Background: I have to do a 45-minute presentation tomorrow to a group of about 40-45 people whom I don't know. I present to classes often, but they are usually filled with students who are younger than me. This presentation is for non-students who are unemployed and want to learn about using social networking sites for their job search. Many of these audience members will be older than I am, and I am feeling a bit nervous about that.
First, any general tips?
Second, my specific question: Do you think it would be helpful, harmful, or neither here-nor-there to stand near the entrance and greet people as they come in (maybe not everyone but those who appear receptive)? Is this a good use of my time? The only thing I will have to hand out is an evaluation sheet (I think).
Wow what a great topic! I wish I could attend. I don't have any tips per se, but I don't think the age of your audience should affect how well it goes. If anything, it should be easier because I'd think they'd be more mature and attentive.
Greeting people sounds like a great idea, making eye contact will help you connect with them and also make them feel more comfortable to ask you questions.
I've done a lot of public speaking and I generally find it easier when the audience is not my age group. I also think 40-45 people is the perfect number to speak to. When the group is smaller, you feel awkward and when it's like 200+, it just feels intimidating.

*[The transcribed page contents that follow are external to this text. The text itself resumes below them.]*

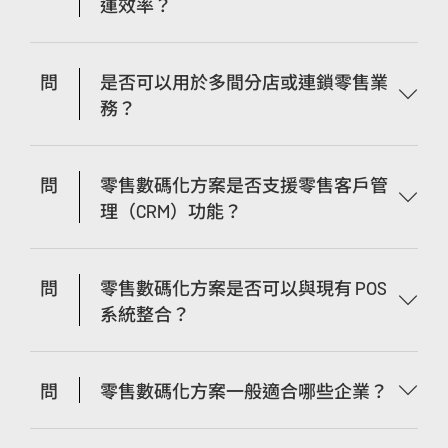
運效率？
問
是否可以用於多間分店或連鎖零售業
務？
問
零售數碼化方案是否支援零售客戶管
理（CRM）功能？
問
零售數碼化方案是否可以與現有 POS
系統整合？
問
零售數碼化方案一般適合哪些企業？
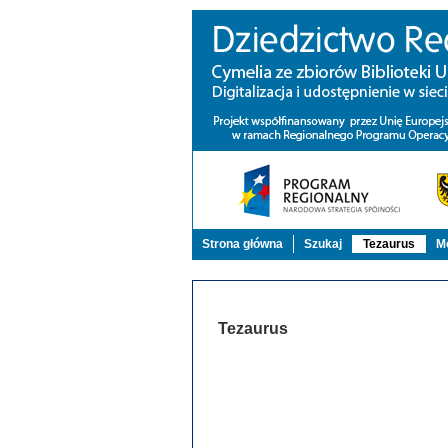
Strona główna
Szukaj
Tezaurus
Mo
Tezaurus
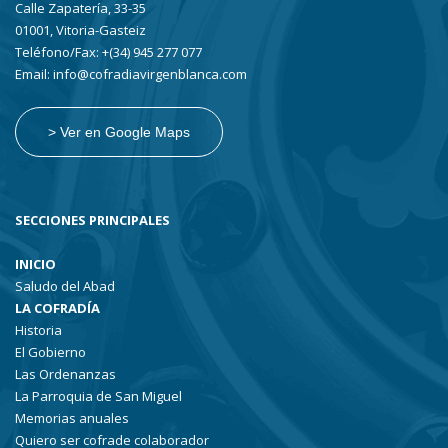
Calle Zapatería, 33-35
01001, Vitoria-Gasteiz
Teléfono/Fax: +(34) 945 277 077
Email: info@cofradiavirgenblanca.com
> Ver en Google Maps
SECCIONES PRINCIPALES
INICIO
Saludo del Abad
LA COFRADÍA
Historia
El Gobierno
Las Ordenanzas
La Parroquia de San Miguel
Memorias anuales
Quiero ser cofrade colaborador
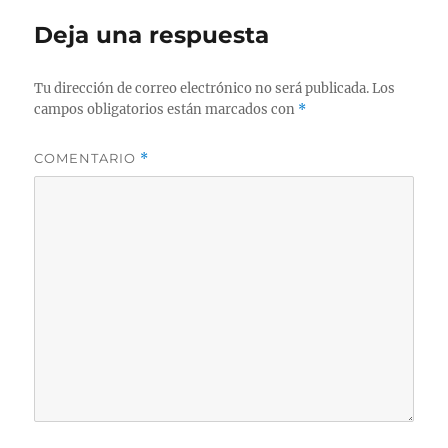
Deja una respuesta
Tu dirección de correo electrónico no será publicada.
Los
campos obligatorios están marcados con
*
COMENTARIO
*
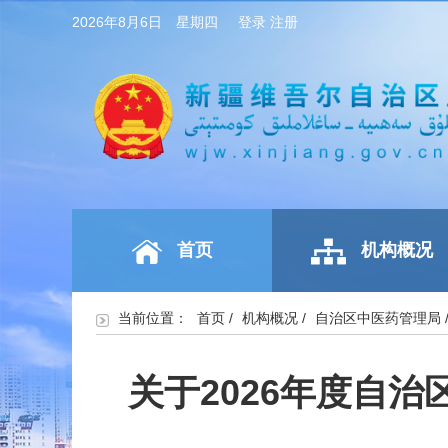
2026年8月6日 星期四
登录
注册
首页
机构概况
当前位置：
首页
/
机构概况
/
自治区中医药管理局
关于2026年度自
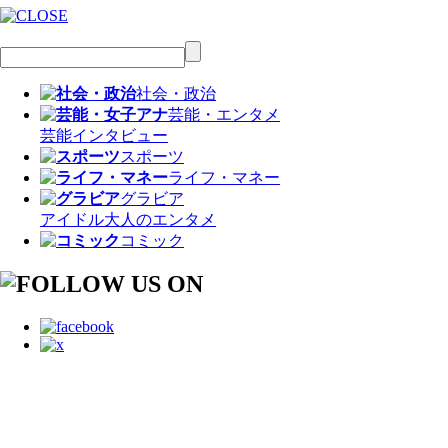
社会・政治
芸能・エンタメ
芸能
インタビュー
スポーツ
ライフ・マネー
グラビア
アイドル
大人のエンタメ
コミック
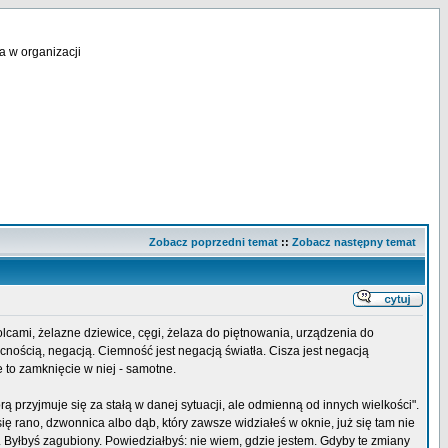
a w organizacji
Zobacz poprzedni temat
::
Zobacz następny temat
kolcami, żelazne dziewice, cęgi, żelaza do piętnowania, urządzenia do
ecnością, negacją. Ciemność jest negacją światła. Cisza jest negacją
e to zamknięcie w niej - samotne.
ą przyjmuje się za stałą w danej sytuacji, ale odmienną od innych wielkości".
ię rano, dzwonnica albo dąb, który zawsze widziałeś w oknie, już się tam nie
u. Byłbyś zagubiony. Powiedziałbyś: nie wiem, gdzie jestem. Gdyby te zmiany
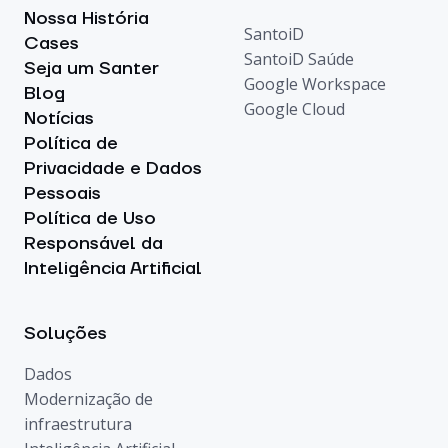
Nossa História
SantoiD
Cases
SantoiD Saúde
Seja um Santer
Google Workspace
Blog
Google Cloud
Notícias
Política de
Privacidade e Dados
Pessoais
Política de Uso
Responsável da
Inteligência Artificial
Soluções
Dados
Modernização de
infraestrutura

As far as general tips go, know your material forward and backward. It'll make you feel more comfortable knowing that you can answer their questions. Second, try to anticipate what questions they might have so you can prepare your answers ahead of time. Third, wear something that's professional and something you feel comfortable in. If you're concerned about a blouse popping open or about whether you're going to trip in your heels, you'll be distracted during your presentation. Also, have a bottle of water nearby in case your mouth gets dry. Last, don't take yourself too seriously--have fun with it, try to make it a two way conversation instead of a lecture, and inject a bit of humor when it's appropriate.
As far as greeting people goes, I think that's a fine idea. It'll get the audience a little more comfortable with you and will help you get a bit more comfortable too.
Coming from a person who attends the occasional lecture, I like it when the presenter gives me a smile and a hello. Xtina Styles is right, it makes it easier for me to ask questions from a presenter who seems friendly and excited to be there.
Hey, ladies. Thanks for your ideas. The presentations went pretty well--not fabulously--but okay. I definitely won't be at a loss for chances to practice in the future, so I'll use some of your suggestions and encouragement with my students. Thanks.